New Motherhood: New Identity?
        Becoming a Mother involves a great transformation of identity. Dormant traits rise up, and familiar characteristics sink below the surface. With my first two children, I experienced personal growth in some areas, and crumbling in others. Key parts of my identity were whittled down or stripped away. My ideas changed as who I thought I would be as a mother were replaced by less pretty realities. But despite the changes, I maintained my core identity of being a kind, understanding person with an appreciation for art and  nature. I was still bright, still a problem solver.
        After the birth of my third child I experienced an emotion I had never felt before: Terror. It did not descend all at once, but crept in during the year following his birth. 
        It began with feelings of anger and frustration. Everyday bumps in the road felt like catastrophes. I was constantly rolling my eyes and sighing with irritation. I would not have allowed other people to yell at my children the way I was doing. This brought with it great shame and self-judgment.
        As time went on, I began to have trouble concentrating and remembering. I had to leave myself notes to Eat Breakfast and other everyday tasks that shouldn't require a second thought.
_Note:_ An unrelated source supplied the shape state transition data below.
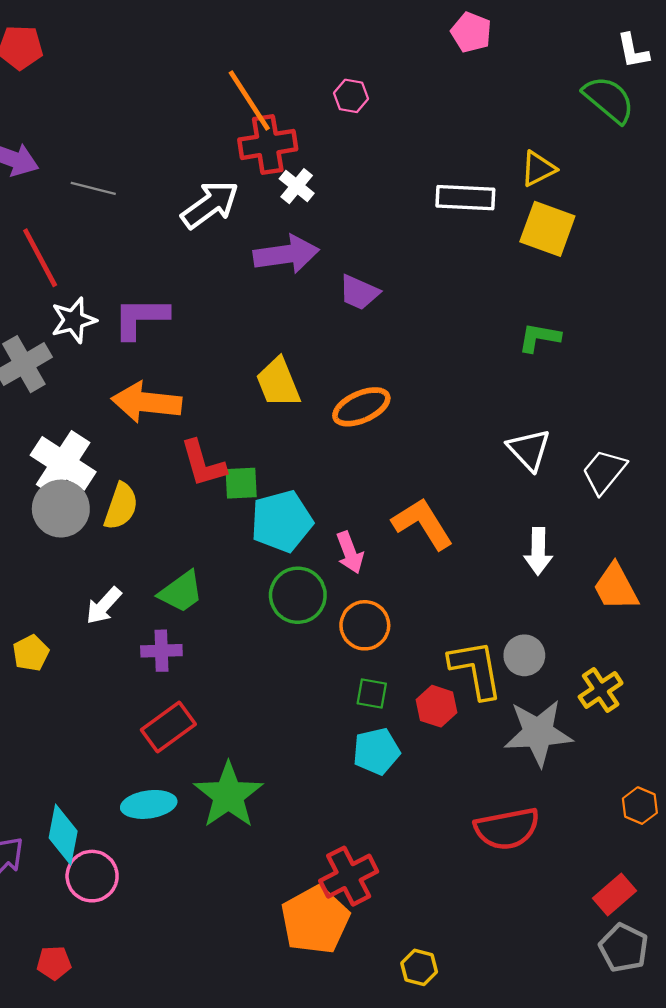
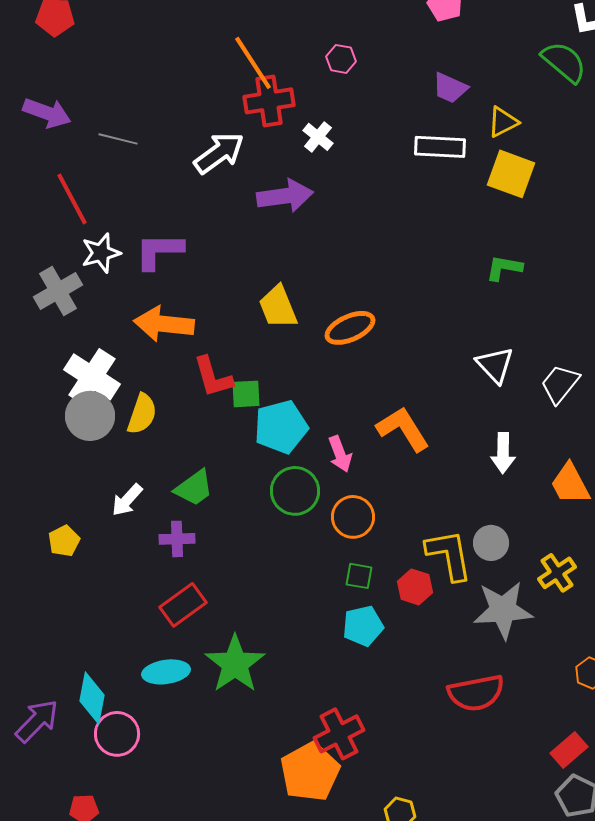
white cross: (297, 186) -> (318, 137), moved
purple trapezoid: (359, 292) -> (450, 88), moved

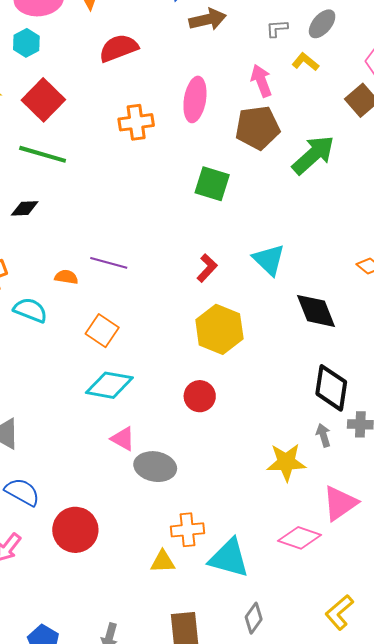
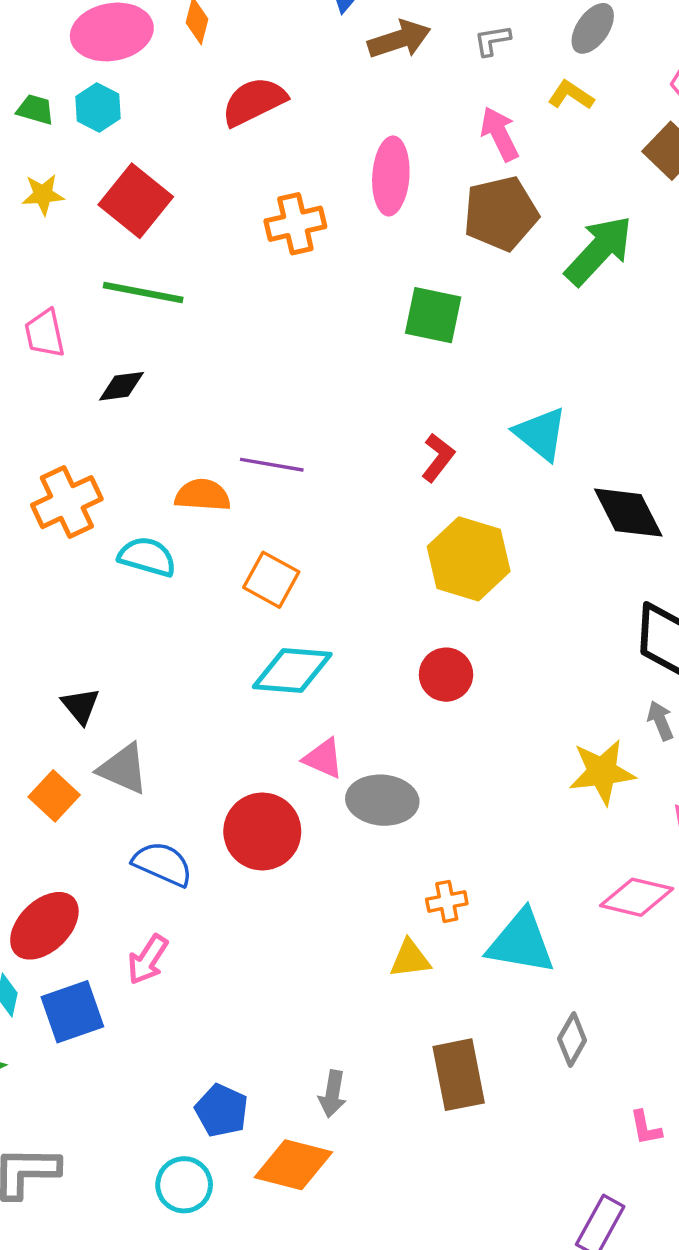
gray L-shape: (277, 28) -> (492, 40), moved
orange semicircle: (66, 277) -> (203, 495), size x1.4
red circle: (75, 530) -> (262, 831), moved
orange cross: (188, 530) -> (447, 901), size x0.7

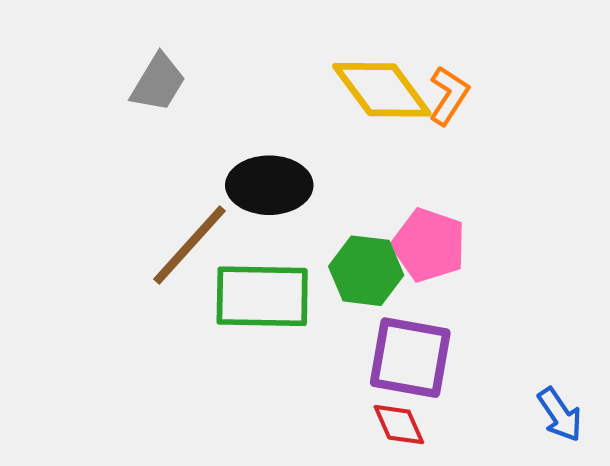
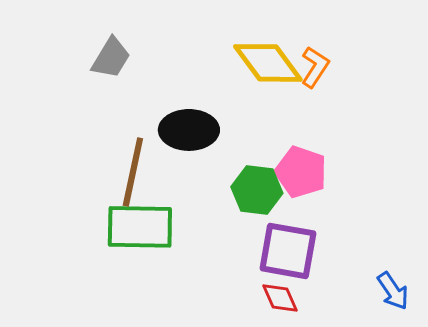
brown line: (189, 245) -> (133, 172), turned -30
green rectangle: (262, 296) -> (140, 227), moved

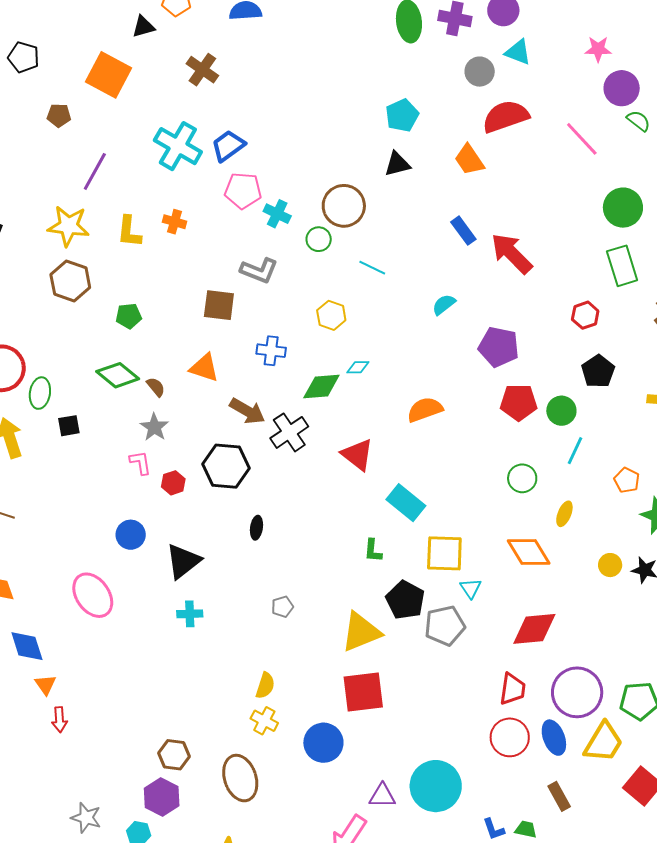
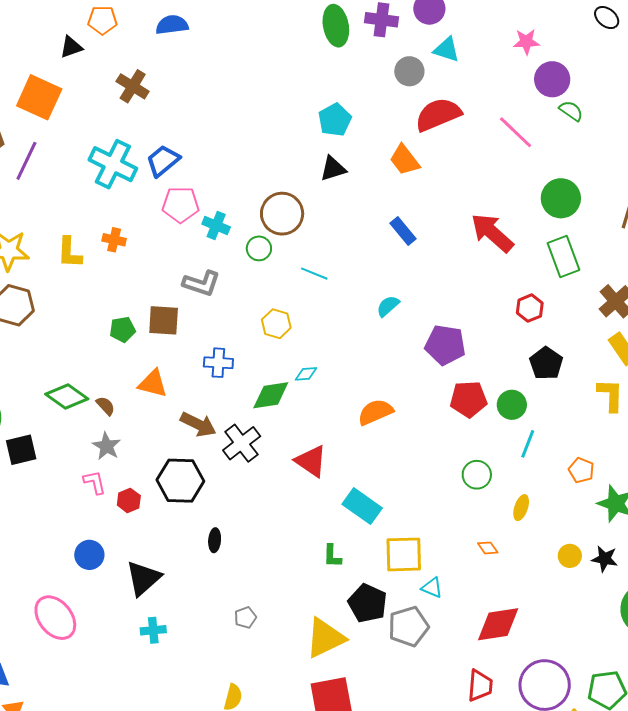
purple line: (95, 171) -> (26, 161), moved
red arrow: (512, 253) -> (492, 233), moved
green pentagon: (129, 316) -> (122, 330), moved
black square: (69, 426) -> (21, 450), size x1.4
orange diamond: (529, 552) -> (488, 548), size x0.5
cyan triangle: (471, 588) -> (432, 588), turned -30

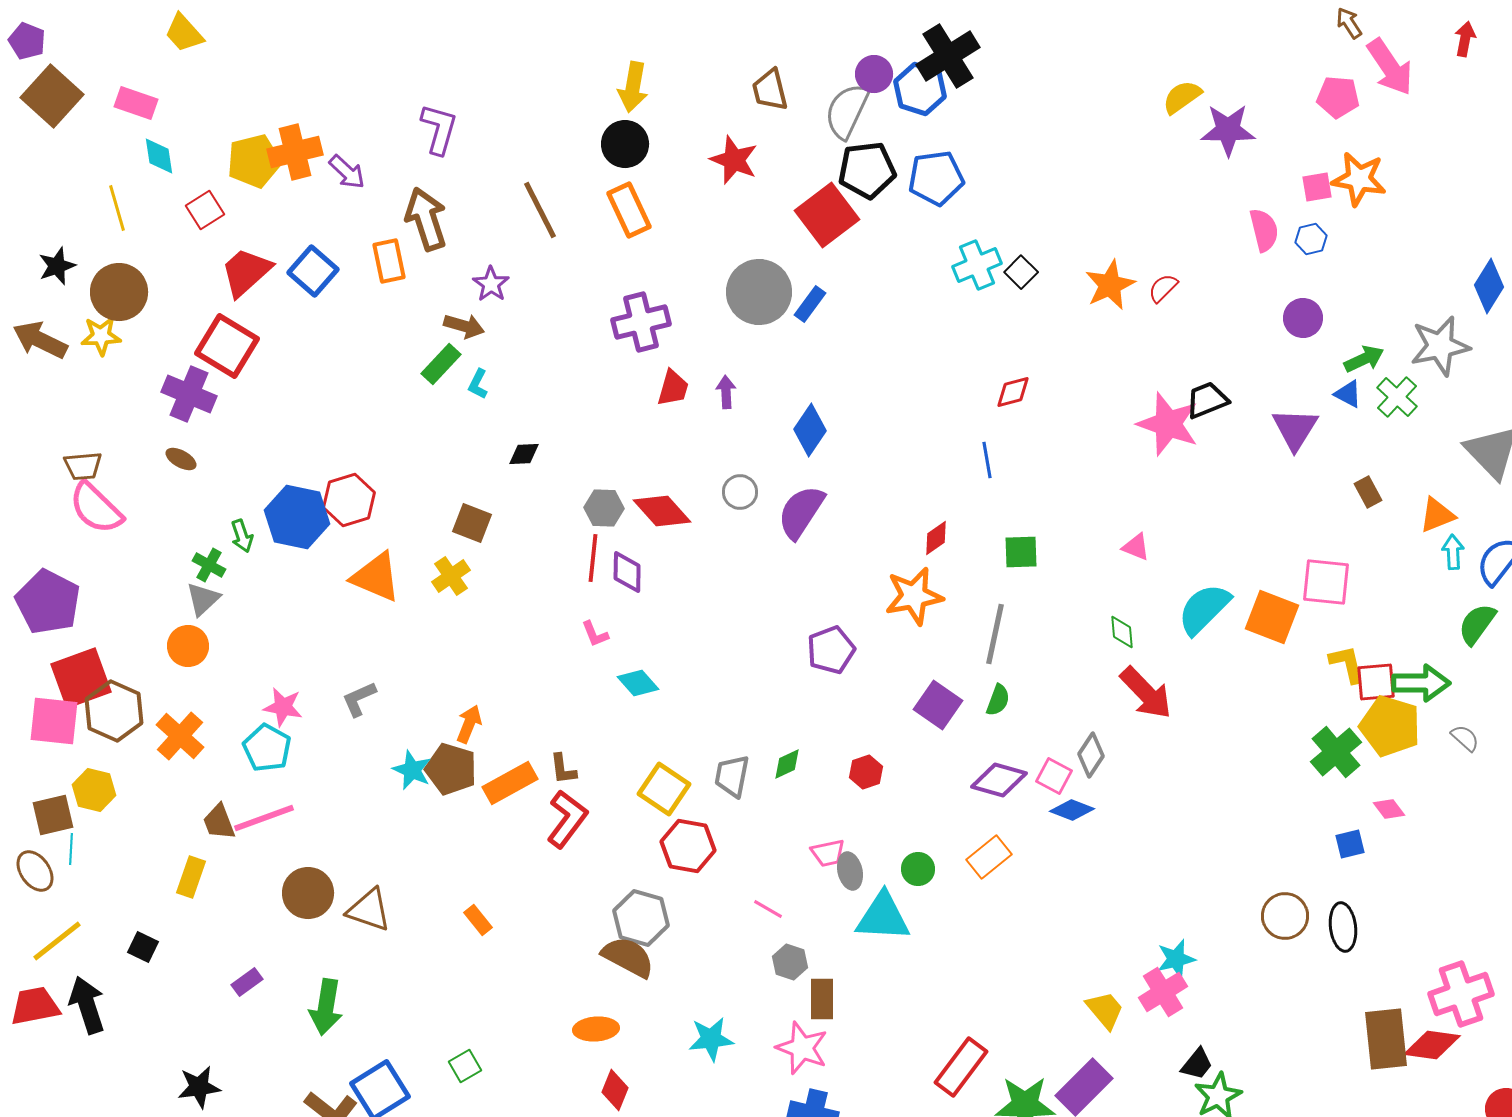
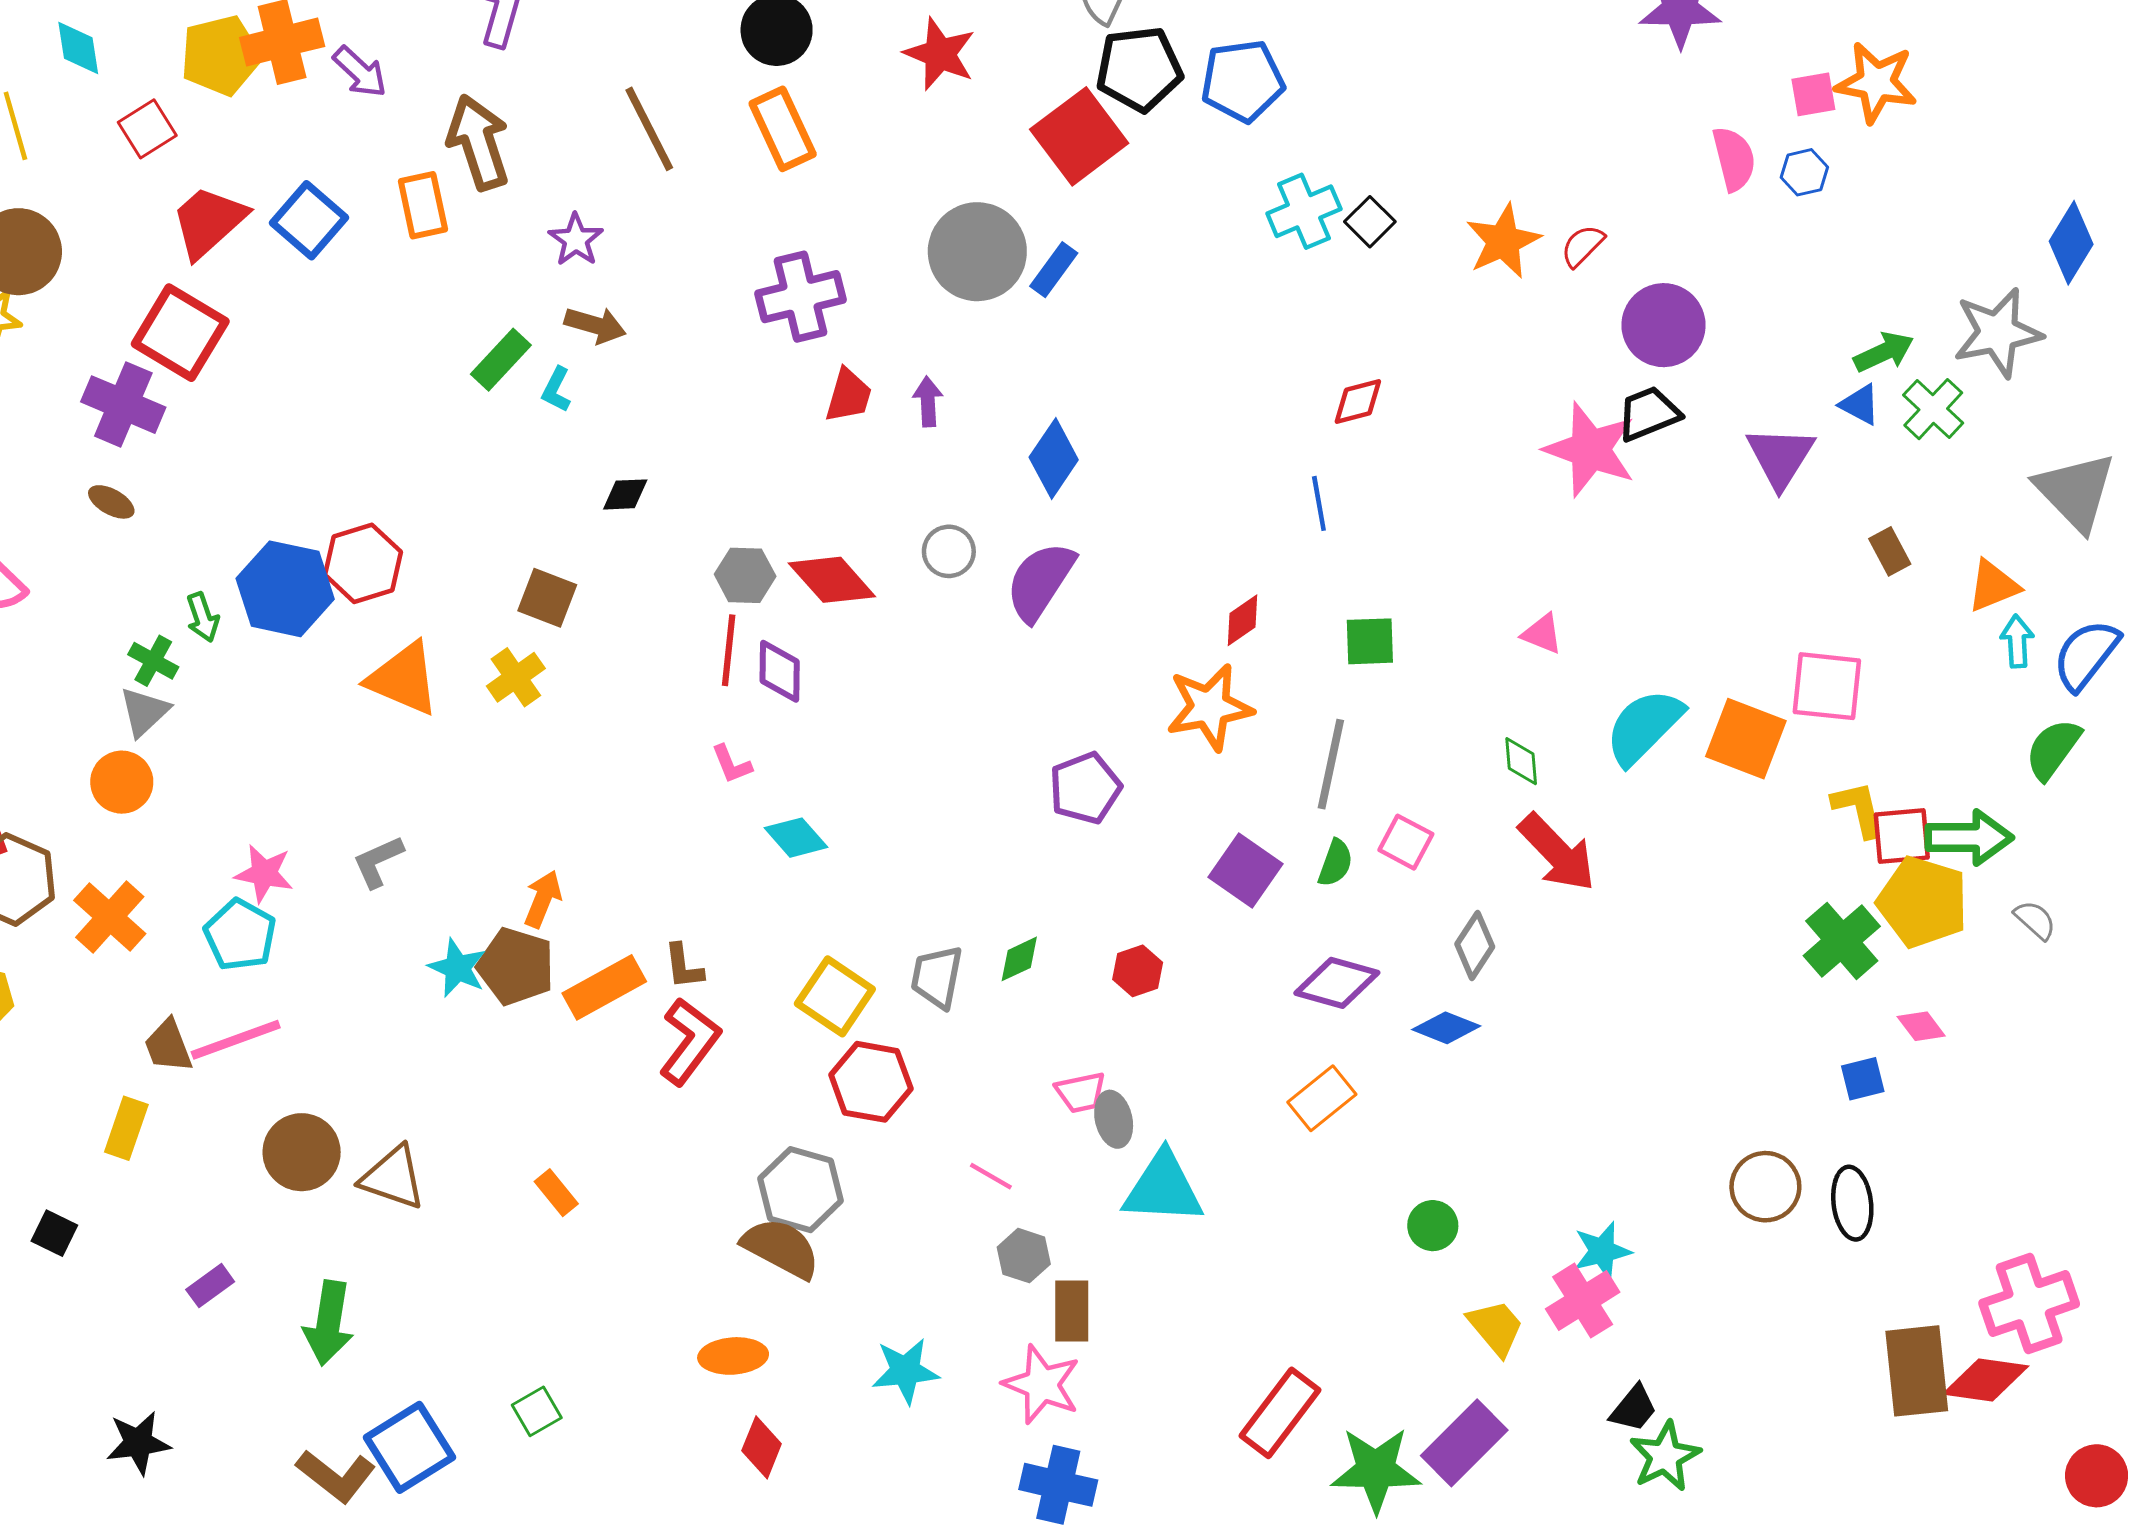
purple circle: (1303, 318) -> (1664, 325), moved, size x1.4
brown arrow: (464, 326) -> (595, 325), moved
pink square: (1054, 776) -> (1406, 842), moved
green circle: (918, 869) -> (1433, 1226), moved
I once thought to myself , "Why is that woman waving at me like she knows me?" Hours later I slowly remembered that we had met multiple times before.  
       Over time, my identity changed to the point that it no longer felt like me. I thought that there had to be some physical explanation for this. I researched brain tumors, neurological diseases, thyroid problems. I tried everything I could think of to feel better: accupuncture , healthy eating, an antidepressant, supplements, martial arts; on and on. Each thing seemed to provide a fraction of relief, but only briefly.
       As I got worse, the minutes would drag on so that surviving one hour felt like the feat of the century. Other days the time would slip by, and how did it get so late, as I didn't even get my coat off yet or make dinner? I still had to pee! Could it possibly be bedtime for the kids? This  was terrifying.
        My exhaustion became debilitating. Each day was a race to make it to the kids’ bedtime, when I could collapse into bed. At night I did not have the energy to fill my pillbox correctly or even plug in my cell phone.  My husband described me as "listless" at the time.
      Eventually, the anger I felt turned into rage. My irritation turned to a physical sensation of agitation. My thoughts were filled with irrational hatred towards almost everything.  I felt like I was losing my mind. I felt the terror of not feeling like myself or knowing who I was. I no longer felt kind or understanding. Once at the top of my class, I was no longer smart.  I wanted to live, but I could not stand living in my body. When I tried to tell people about my concerns, their cheerful reassurances only made me realize they could not comprehend what I was going through.
      Having 3 kids seemed too much for me with all the details to manage: grooming, meals, homework, sports, not to mention keeping track of library day, hot lunch day, spirit day...  My secret fantasy was to lie in a hospital bed with brief visits from my children and husband.
     Nearly a year later a friend recommended the Postpartum Progress website.  When I read things like "symptoms include rage", I began to cry with relief.  This meant I was not alone.  I went from thrashing around in a dark sea with my head underwater, to having a point of light to focus on.   If this was postpartum depression it needed a new name. Something to capture the disintegration, the terror, the trauma, the drowning feeling of hopelessness and helplessness.  Recovery has been slow and involves being knocked underwater again and again.  Medication helped me reach a turning point, and taking care of myself through time, baths, hobbies and friends is essential.


         I now feel I have my identity back. I have some of the old me, as well as the continued transformation motherhood brings.  I am here.  I enjoy things again.   The terrible buzzing in my head is usually gone.  That is enough.